Of all the lines below, return only those starting with the line holding "Herangehensweise können Influencer" and going on through the line holding "Werbung Markt in Deutschland", exactly as written.
((
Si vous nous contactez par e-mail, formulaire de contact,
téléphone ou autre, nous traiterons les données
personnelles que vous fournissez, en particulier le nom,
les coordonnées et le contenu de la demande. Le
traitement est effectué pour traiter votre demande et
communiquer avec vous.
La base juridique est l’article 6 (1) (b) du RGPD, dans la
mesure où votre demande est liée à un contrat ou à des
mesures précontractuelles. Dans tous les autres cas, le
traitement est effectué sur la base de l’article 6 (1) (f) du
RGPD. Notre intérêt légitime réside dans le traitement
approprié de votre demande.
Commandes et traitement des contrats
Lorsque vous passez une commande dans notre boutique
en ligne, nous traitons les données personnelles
))
((
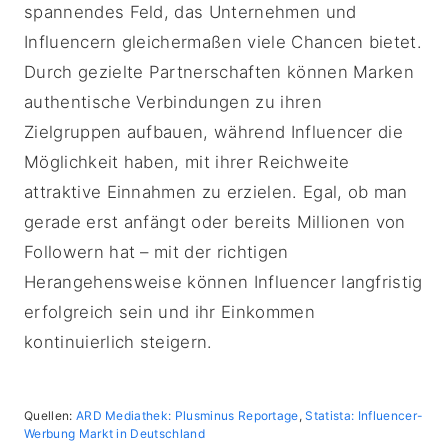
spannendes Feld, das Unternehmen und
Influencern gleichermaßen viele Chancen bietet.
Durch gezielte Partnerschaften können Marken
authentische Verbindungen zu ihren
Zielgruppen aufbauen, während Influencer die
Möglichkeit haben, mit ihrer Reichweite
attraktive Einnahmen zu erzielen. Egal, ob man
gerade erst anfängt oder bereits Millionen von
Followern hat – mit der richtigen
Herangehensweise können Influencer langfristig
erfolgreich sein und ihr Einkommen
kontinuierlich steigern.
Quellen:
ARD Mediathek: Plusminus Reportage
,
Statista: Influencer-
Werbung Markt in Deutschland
))
- **Completed exercise**
Herangehensweise können Influencer langfristig
erfolgreich sein und ihr Einkommen
kontinuierlich steigern.
Quellen:
ARD Mediathek: Plusminus Reportage
,
Statista: Influencer-
Werbung Markt in Deutschland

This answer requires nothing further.